■ **Work required**
In the entries that follow, find every line containing "http" and copy it.

+===+

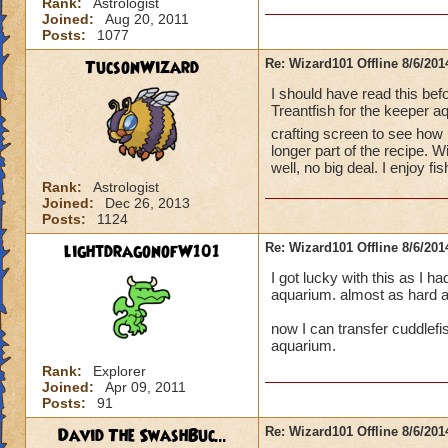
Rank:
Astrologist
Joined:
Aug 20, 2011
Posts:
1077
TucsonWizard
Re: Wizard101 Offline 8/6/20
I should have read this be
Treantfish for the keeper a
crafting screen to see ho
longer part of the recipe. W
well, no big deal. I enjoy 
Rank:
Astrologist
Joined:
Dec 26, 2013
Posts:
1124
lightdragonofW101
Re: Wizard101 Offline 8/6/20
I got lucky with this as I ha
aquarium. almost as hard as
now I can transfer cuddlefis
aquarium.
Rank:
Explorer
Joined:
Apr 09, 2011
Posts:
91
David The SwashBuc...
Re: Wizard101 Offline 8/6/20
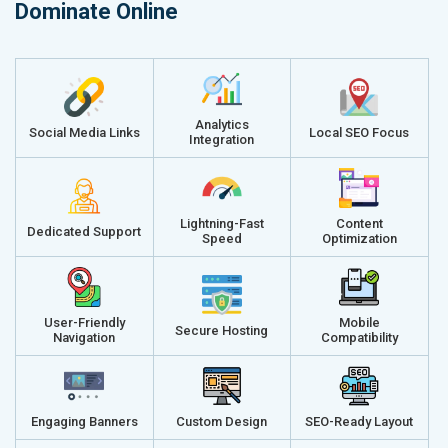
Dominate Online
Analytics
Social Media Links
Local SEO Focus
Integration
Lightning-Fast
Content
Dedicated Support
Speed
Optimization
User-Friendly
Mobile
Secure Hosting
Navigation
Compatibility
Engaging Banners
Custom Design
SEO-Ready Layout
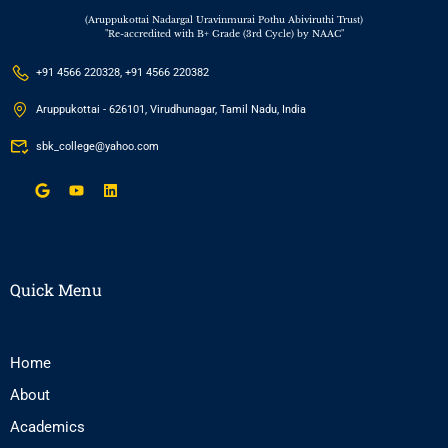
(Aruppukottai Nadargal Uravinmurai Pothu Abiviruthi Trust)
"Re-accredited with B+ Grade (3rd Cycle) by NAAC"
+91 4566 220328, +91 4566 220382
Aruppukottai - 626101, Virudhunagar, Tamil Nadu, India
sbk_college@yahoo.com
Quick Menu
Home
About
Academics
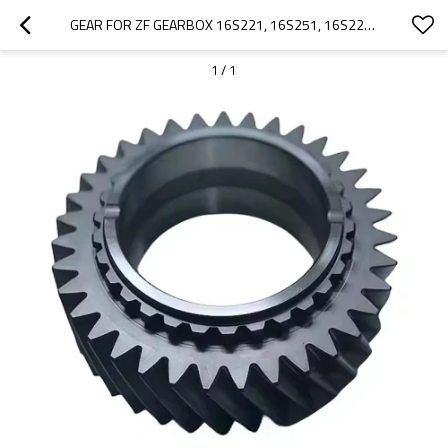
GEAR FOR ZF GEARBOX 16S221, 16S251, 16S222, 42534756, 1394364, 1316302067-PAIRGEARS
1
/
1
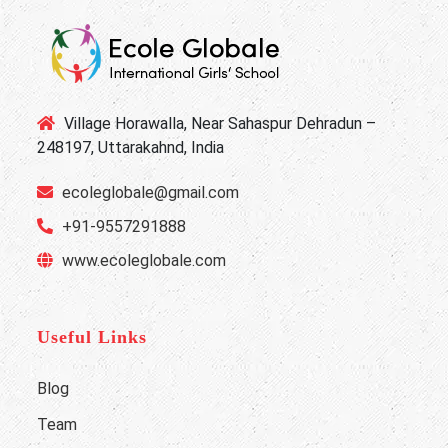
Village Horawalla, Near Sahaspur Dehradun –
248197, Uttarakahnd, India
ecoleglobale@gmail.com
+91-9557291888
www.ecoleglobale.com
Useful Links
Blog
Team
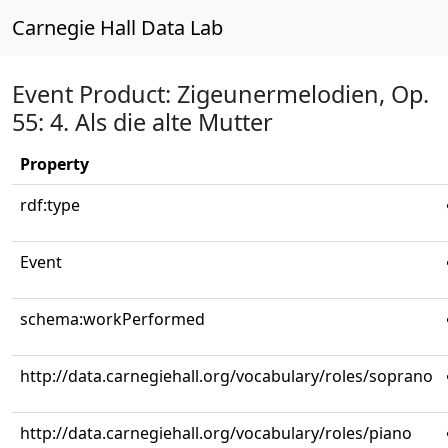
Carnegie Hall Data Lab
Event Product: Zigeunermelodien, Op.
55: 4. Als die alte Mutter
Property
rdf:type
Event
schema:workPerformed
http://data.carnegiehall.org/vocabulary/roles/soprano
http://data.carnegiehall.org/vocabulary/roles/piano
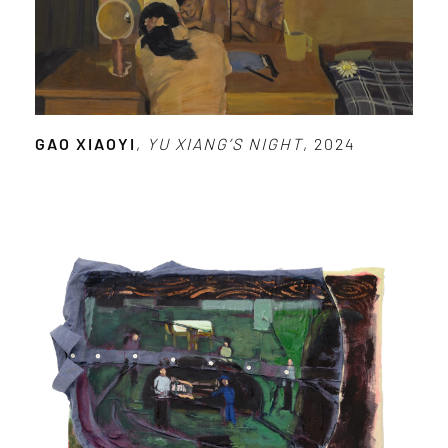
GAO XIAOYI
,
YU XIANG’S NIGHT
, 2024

+===+

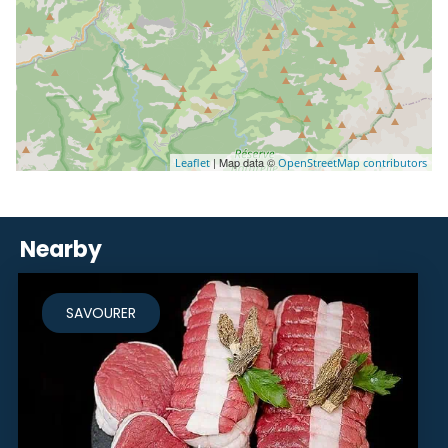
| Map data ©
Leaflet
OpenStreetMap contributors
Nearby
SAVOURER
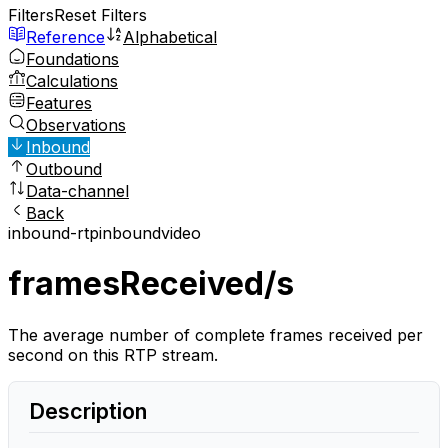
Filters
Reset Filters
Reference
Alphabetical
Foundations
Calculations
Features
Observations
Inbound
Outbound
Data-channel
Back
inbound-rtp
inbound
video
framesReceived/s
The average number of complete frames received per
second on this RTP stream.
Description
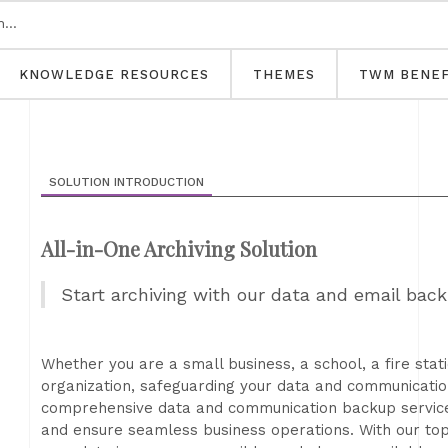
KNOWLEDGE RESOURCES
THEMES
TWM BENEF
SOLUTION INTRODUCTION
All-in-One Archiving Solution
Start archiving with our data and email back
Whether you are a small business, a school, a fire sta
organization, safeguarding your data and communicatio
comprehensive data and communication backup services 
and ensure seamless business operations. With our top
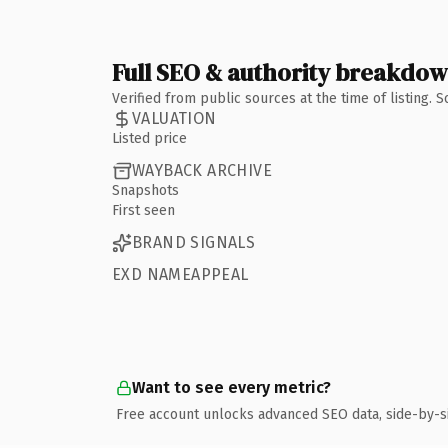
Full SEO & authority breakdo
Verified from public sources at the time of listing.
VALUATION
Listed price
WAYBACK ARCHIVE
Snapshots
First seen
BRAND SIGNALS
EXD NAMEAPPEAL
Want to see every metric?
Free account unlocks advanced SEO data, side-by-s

+===+

■ **Result**
http://data.carnegiehall.org/vocabulary/roles/soprano
http://data.carnegiehall.org/vocabulary/roles/piano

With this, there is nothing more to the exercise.